▸ Exercise
Check every line of the records below for the string "président" and copy the ones that have it.

• • • • •

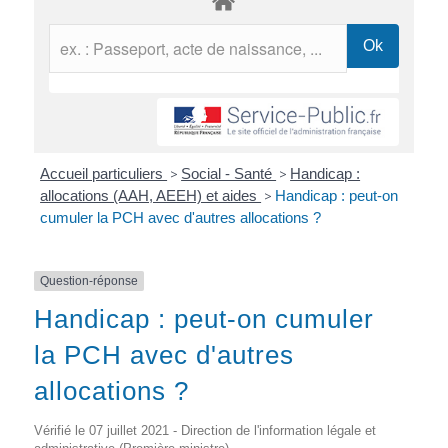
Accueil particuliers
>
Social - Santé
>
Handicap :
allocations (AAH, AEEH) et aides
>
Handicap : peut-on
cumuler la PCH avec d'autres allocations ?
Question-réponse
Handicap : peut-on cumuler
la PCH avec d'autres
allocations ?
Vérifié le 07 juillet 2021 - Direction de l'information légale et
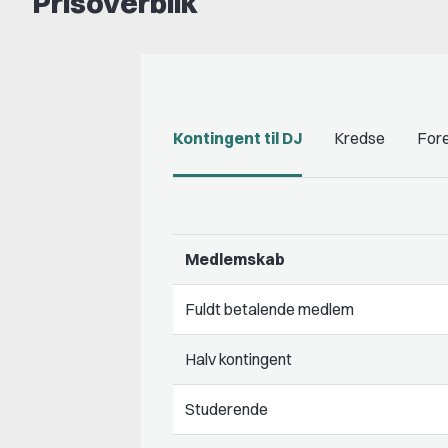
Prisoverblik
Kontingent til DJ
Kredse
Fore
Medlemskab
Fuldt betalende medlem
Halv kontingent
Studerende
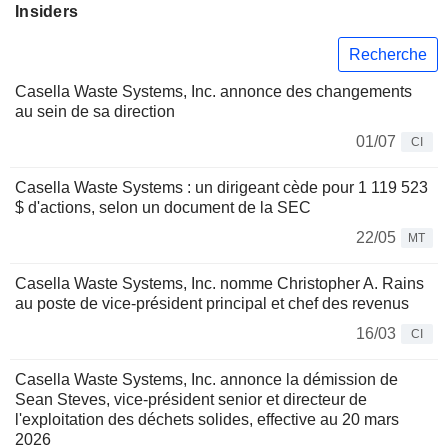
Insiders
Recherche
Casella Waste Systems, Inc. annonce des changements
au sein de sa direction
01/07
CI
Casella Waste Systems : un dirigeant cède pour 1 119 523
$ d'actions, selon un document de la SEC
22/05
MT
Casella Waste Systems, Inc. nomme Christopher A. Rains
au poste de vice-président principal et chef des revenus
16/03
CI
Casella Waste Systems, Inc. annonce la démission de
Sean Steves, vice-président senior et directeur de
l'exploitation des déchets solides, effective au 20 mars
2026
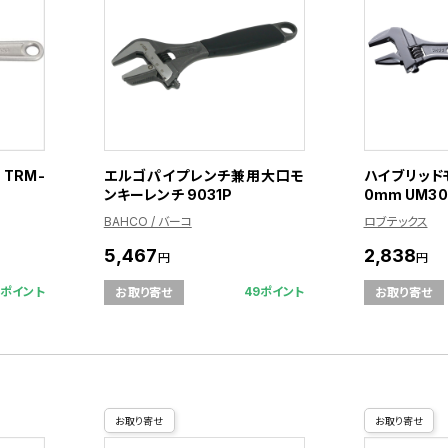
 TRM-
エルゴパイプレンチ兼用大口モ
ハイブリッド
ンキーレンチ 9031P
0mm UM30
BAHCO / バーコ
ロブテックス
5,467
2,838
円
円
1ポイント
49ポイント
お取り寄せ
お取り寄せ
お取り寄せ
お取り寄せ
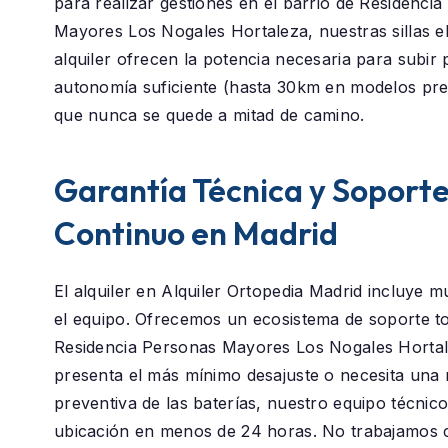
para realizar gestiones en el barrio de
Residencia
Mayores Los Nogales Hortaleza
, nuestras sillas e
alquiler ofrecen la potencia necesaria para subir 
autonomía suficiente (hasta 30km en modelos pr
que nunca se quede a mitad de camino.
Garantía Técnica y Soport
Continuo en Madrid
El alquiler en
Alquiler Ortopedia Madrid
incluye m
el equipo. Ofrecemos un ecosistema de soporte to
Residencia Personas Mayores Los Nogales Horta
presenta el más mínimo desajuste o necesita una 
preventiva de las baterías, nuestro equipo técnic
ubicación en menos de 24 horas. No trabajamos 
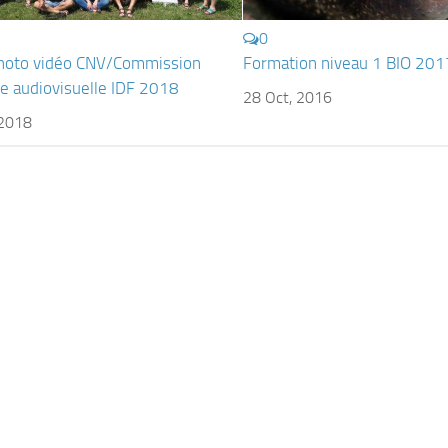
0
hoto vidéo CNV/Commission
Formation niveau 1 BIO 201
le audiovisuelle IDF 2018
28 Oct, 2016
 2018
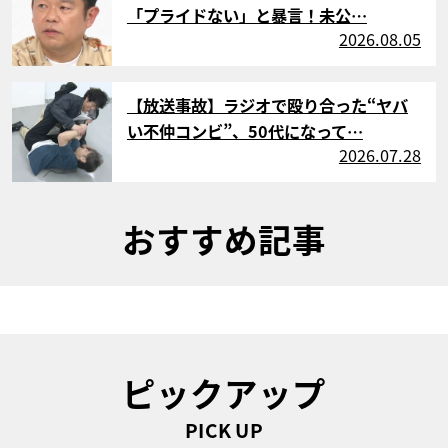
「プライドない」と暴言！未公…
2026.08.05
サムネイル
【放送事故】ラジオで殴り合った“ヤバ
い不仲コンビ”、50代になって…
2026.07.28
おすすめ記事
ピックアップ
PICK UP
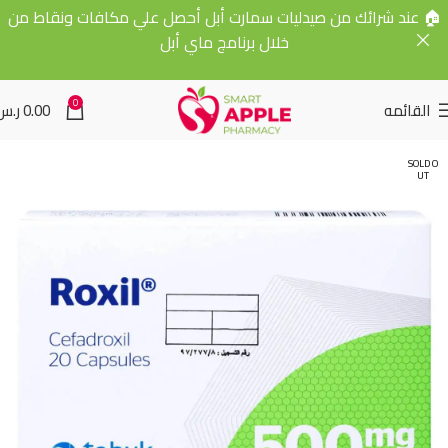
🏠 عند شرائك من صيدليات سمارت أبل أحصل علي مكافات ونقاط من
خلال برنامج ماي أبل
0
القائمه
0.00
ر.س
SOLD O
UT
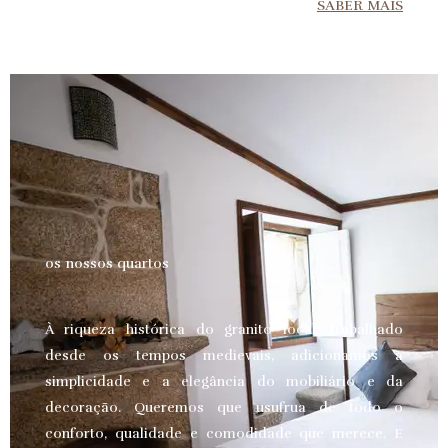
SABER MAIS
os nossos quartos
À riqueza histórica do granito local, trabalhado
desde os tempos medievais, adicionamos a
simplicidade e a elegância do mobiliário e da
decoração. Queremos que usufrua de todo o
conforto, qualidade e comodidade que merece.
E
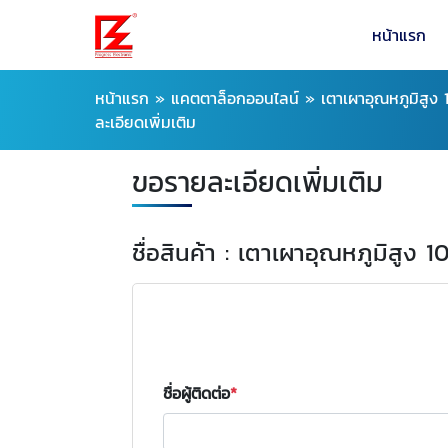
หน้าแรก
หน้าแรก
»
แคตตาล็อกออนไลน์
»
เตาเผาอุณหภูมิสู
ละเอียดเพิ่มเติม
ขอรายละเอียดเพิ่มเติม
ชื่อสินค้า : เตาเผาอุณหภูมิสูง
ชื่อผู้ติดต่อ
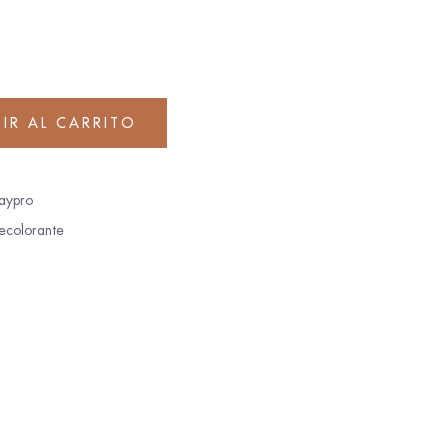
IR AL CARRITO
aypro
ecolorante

• • • • •

▸ Answer to this task
au poste de vice-président principal et chef des revenus
Sean Steves, vice-président senior et directeur de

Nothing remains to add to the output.